** Opening INPUT DATA block **
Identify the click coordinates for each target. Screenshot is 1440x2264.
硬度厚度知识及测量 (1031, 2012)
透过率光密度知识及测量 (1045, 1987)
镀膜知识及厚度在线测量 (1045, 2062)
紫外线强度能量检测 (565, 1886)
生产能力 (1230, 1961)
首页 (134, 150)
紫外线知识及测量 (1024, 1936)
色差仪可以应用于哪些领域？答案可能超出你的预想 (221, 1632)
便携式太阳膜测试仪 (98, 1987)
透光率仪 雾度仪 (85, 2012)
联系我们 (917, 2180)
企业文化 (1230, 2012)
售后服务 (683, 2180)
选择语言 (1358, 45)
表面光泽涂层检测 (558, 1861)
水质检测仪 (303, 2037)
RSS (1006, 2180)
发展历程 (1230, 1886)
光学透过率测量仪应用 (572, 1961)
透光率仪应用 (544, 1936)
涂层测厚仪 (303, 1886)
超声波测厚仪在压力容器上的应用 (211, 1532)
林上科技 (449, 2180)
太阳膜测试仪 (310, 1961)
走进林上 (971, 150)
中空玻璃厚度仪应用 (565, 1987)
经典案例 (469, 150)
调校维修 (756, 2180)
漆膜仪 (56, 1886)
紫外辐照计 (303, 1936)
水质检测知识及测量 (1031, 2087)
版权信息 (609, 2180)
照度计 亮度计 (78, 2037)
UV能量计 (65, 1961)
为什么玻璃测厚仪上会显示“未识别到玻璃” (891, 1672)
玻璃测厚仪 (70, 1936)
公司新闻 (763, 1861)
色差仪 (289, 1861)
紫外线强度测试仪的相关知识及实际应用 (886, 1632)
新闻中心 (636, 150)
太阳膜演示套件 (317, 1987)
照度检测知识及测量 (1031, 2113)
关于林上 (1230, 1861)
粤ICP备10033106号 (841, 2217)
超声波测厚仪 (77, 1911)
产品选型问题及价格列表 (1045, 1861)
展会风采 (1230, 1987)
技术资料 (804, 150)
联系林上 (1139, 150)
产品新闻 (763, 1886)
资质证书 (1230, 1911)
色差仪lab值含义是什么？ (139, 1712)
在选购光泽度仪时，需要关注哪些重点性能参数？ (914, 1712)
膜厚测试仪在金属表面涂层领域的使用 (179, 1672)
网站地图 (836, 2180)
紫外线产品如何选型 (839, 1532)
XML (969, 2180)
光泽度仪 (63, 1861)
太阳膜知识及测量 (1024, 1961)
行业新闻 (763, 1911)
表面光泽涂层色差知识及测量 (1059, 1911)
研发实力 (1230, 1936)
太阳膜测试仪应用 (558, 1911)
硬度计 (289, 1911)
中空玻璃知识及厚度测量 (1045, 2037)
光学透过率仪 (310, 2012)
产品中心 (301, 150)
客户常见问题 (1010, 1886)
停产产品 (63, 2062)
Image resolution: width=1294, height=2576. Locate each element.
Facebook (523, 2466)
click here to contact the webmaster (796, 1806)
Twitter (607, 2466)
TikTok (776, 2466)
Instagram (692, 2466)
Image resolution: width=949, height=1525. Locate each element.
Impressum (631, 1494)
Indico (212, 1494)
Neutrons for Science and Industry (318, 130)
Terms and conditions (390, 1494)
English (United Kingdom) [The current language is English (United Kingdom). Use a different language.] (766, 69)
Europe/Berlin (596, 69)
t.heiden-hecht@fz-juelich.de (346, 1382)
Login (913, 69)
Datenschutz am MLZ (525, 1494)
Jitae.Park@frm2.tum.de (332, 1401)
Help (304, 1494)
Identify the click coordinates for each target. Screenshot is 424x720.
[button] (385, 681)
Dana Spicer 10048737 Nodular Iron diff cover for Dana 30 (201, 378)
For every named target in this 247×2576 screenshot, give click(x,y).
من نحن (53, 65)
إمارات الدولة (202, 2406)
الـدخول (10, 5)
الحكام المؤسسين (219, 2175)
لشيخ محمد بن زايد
** Closing INPUT DATA block **
# TASK DESCRIPTION
From the listing above, return the lines starting at the one with "超声波测厚仪 (77, 1911)" and ending at the one with "Login (913, 69)", both kept, exactly as they appear and nothing more.

# SOLUTION
超声波测厚仪 (77, 1911)
产品选型问题及价格列表 (1045, 1861)
展会风采 (1230, 1987)
技术资料 (804, 150)
联系林上 (1139, 150)
产品新闻 (763, 1886)
资质证书 (1230, 1911)
色差仪lab值含义是什么？ (139, 1712)
在选购光泽度仪时，需要关注哪些重点性能参数？ (914, 1712)
膜厚测试仪在金属表面涂层领域的使用 (179, 1672)
网站地图 (836, 2180)
紫外线产品如何选型 (839, 1532)
XML (969, 2180)
光泽度仪 (63, 1861)
太阳膜知识及测量 (1024, 1961)
行业新闻 (763, 1911)
表面光泽涂层色差知识及测量 (1059, 1911)
研发实力 (1230, 1936)
太阳膜测试仪应用 (558, 1911)
硬度计 (289, 1911)
中空玻璃知识及厚度测量 (1045, 2037)
光学透过率仪 (310, 2012)
产品中心 (301, 150)
客户常见问题 (1010, 1886)
停产产品 (63, 2062)
Image resolution: width=1294, height=2576. Locate each element.
Facebook (523, 2466)
click here to contact the webmaster (796, 1806)
Twitter (607, 2466)
TikTok (776, 2466)
Instagram (692, 2466)
Image resolution: width=949, height=1525. Locate each element.
Impressum (631, 1494)
Indico (212, 1494)
Neutrons for Science and Industry (318, 130)
Terms and conditions (390, 1494)
English (United Kingdom) [The current language is English (United Kingdom). Use a different language.] (766, 69)
Europe/Berlin (596, 69)
t.heiden-hecht@fz-juelich.de (346, 1382)
Login (913, 69)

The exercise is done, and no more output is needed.